Capitale italiana del mare. Non hanno vinto né Pantelleria né Mazara
Ravenna è la Capitale italiana del Mare 2026. La proclamazione è arrivata oggi, 4 marzo, nella Sala monumentale della Presidenza del Consiglio dei ministri, dove il ministro per la Protezione civile e le Politiche del Mare, Nello Musumeci, ha annunciato la città vincitrice del nuovo titolo nazionale dedicato alla cultura marittima.

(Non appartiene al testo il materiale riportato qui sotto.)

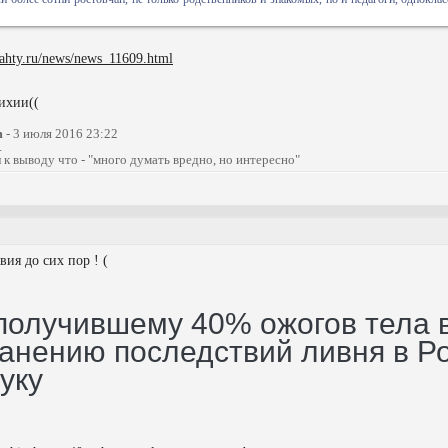
hahty.ru/news/news_11609.html
ихии((
m
- 3 июля 2016 23:22
.
 к выводу что - "много думать вредно, но интересно"
вия до сих пор ! (
получившему 40% ожогов тела 
ранению последствий ливня в Р
уку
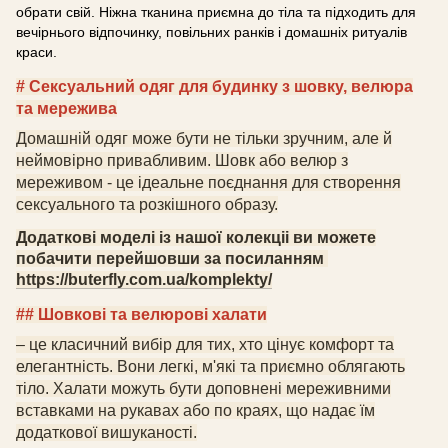
обрати свій. Ніжна тканина приємна до тіла та підходить для
вечірнього відпочинку, повільних ранків і домашніх ритуалів
краси.
# Сексуальний одяг для будинку з шовку
, велюра
та мережива
Домашній одяг може бути не тільки зручним, але й
неймовірно привабливим. Шовк
або велюр
з
мереживо
м
- це ідеальне поєднання для створення
сексуального та розкішного образу.
Додаткові моделі із нашої колекціі ви можете
побачити перейшовши за посиланням
https://buterfly.com.ua/komplekty/
## Шовкові
та велюрові
халати
– це класичний вибір для тих, хто цінує комфорт та
елегантність. Вони легкі, м'які та приємно облягають
тіло. Халати можуть бути доповнені мереживними
вставками на рукавах або по краях, що надає їм
додаткової вишуканості.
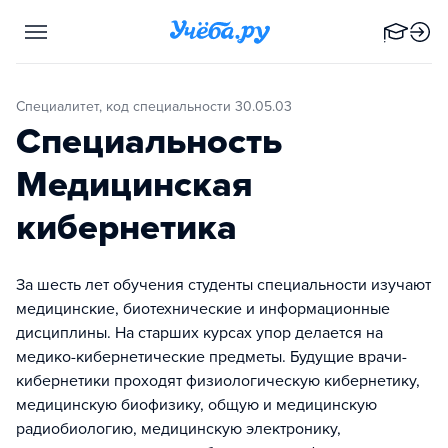
Специалитет, код специальности 30.05.03
Специальность
Медицинская
кибернетика
За шесть лет обучения студенты специальности изучают
медицинские, биотехнические и информационные
дисциплины. На старших курсах упор делается на
медико-кибернетические предметы. Будущие врачи-
кибернетики проходят физиологическую кибернетику,
медицинскую биофизику, общую и медицинскую
радиобиологию, медицинскую электронику,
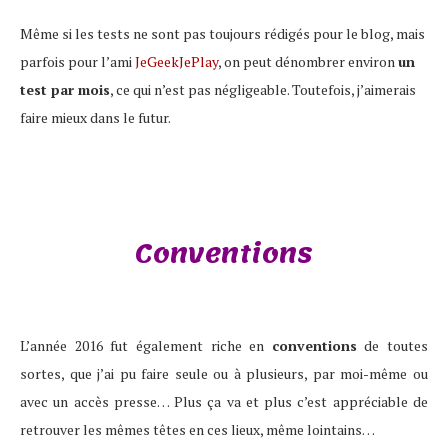
Même si les tests ne sont pas toujours rédigés pour le blog, mais
parfois pour l’ami
JeGeekJePlay
, on peut dénombrer environ
un
test par mois
, ce qui n’est pas négligeable. Toutefois, j’aimerais
faire mieux dans le futur.
Conventions
L’année 2016 fut également riche en
conventions
de toutes
sortes, que j’ai pu faire seule ou à plusieurs, par moi-même ou
avec un accès presse… Plus ça va et plus c’est appréciable de
retrouver les mêmes têtes en ces lieux, même lointains…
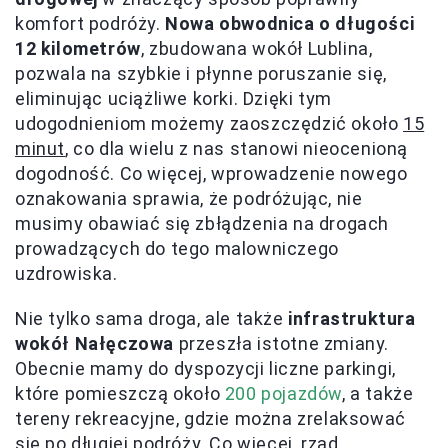
komfort podróży.
Nowa obwodnica o długości
12 kilometrów
, zbudowana wokół Lublina,
pozwala na szybkie i płynne poruszanie się,
eliminując uciążliwe korki. Dzięki tym
udogodnieniom możemy zaoszczędzić około
15
minut
, co dla wielu z nas stanowi nieocenioną
dogodność. Co więcej, wprowadzenie nowego
oznakowania sprawia, że podróżując, nie
musimy obawiać się zbłądzenia na drogach
prowadzących do tego malowniczego
uzdrowiska.
Nie tylko sama droga, ale także
infrastruktura
wokół Nałęczowa
przeszła istotne zmiany.
Obecnie mamy do dyspozycji liczne parkingi,
które pomieszczą około
200 pojazdów
, a także
tereny rekreacyjne, gdzie można zrelaksować
się po długiej podróży. Co więcej, rząd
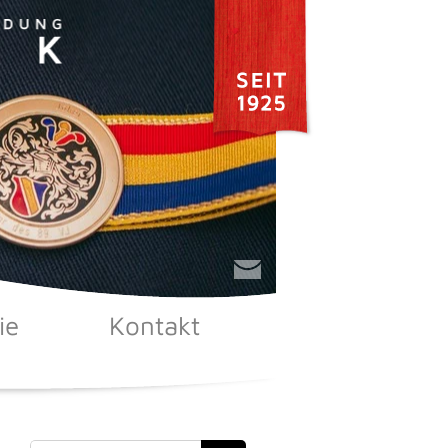
ie
Kontakt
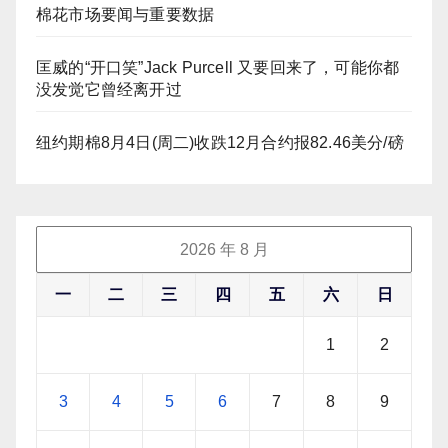
棉花市场要闻与重要数据
匡威的“开口笑”Jack Purcell 又要回来了，可能你都
没发觉它曾经离开过
纽约期棉8月4日(周二)收跌12月合约报82.46美分/磅
2026 年 8 月
一
二
三
四
五
六
日
1
2
3
4
5
6
7
8
9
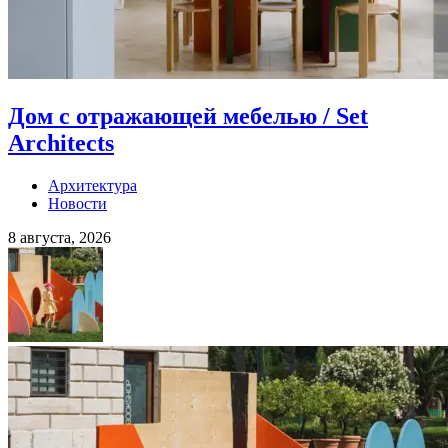
Дом с отражающей мебелью / Set
Architects
Архитектура
Новости
8 августа, 2026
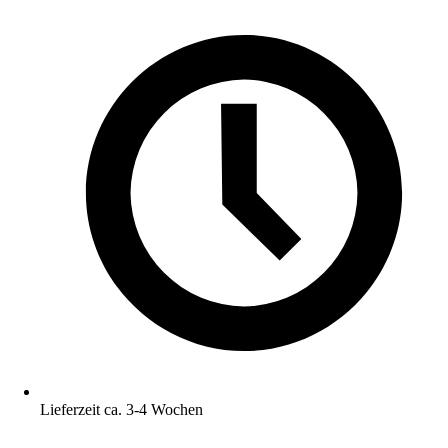
Lieferzeit ca. 3-4 Wochen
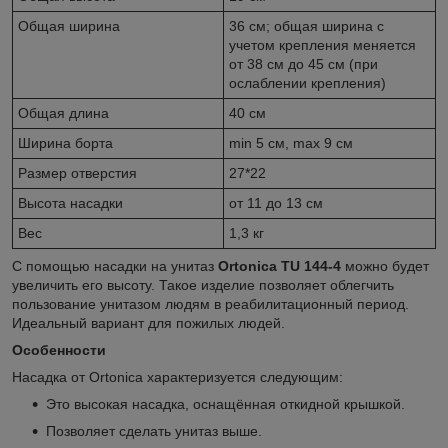
Общая ширина
36 см; общая ширина с
учетом крепления меняется
от 38 см до 45 см (при
ослаблении крепления)
Общая длина
40 см
Ширина борта
min 5 см, max 9 см
Размер отверстия
27*22
Высота насадки
от 11 до 13 см
Вес
1,3 кг
С помощью насадки на унитаз
Ortonica TU 144-4
можно будет
увеличить его высоту. Такое изделие позволяет облегчить
пользование унитазом людям в реабилитационный период.
Идеальный вариант для пожилых людей.
Особенности
Насадка от Ortonica характеризуется следующим:
Это высокая насадка, оснащённая откидной крышкой.
Позволяет сделать унитаз выше.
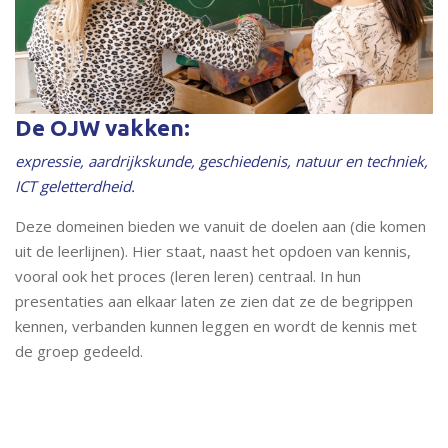
De OJW vakken:
expressie, aardrijkskunde, geschiedenis, natuur en techniek,
ICT geletterdheid.
Deze domeinen bieden we vanuit de doelen aan (die komen
uit de leerlijnen). Hier staat, naast het opdoen van kennis,
vooral ook het proces (leren leren) centraal. In hun
presentaties aan elkaar laten ze zien dat ze de begrippen
kennen, verbanden kunnen leggen en wordt de kennis met
de groep gedeeld.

Tra le città candidate c’erano anche Pantelleria e Mazara del Vallo, che però non sono riuscite a conquistare il riconoscimento. In gara c’erano inoltre Ancona, Gaeta, Riccione, Brindisi, Taranto, Santa Cesarea Terme e Policoro.
Un milione di euro alla città vincitrice
Alla città che ottiene il titolo di “Capitale italiana del Mare” sarà assegnato un contributo statale di un milione di euro, destinato a finanziare iniziative e progetti dedicati alla promozione della cultura marittima.
Il riconoscimento è stato istituito per valorizzare il rapporto tra le comunità costiere e il mare, promuovendo attività legate alla tutela ambientale, alla conoscenza del mare e allo sviluppo sostenibile dell’economia marittima.
La partecipazione di Pantelleria
Alla cerimonia di proclamazione era presente anche la delegazione del Comune di Pantelleria, guidata dal sindaco Fabrizio D’Ancona, insieme al presidente del Consiglio comunale Giuseppe Spata e al vicepresidente della Pro Loco Marcello Sparacio.
Pantelleria aveva presentato la propria candidatura attraverso un percorso costruito con associazioni e realtà locali, con l’obiettivo di sviluppare un progetto condiviso sulla valorizzazione del mare e delle attività legate all’isola.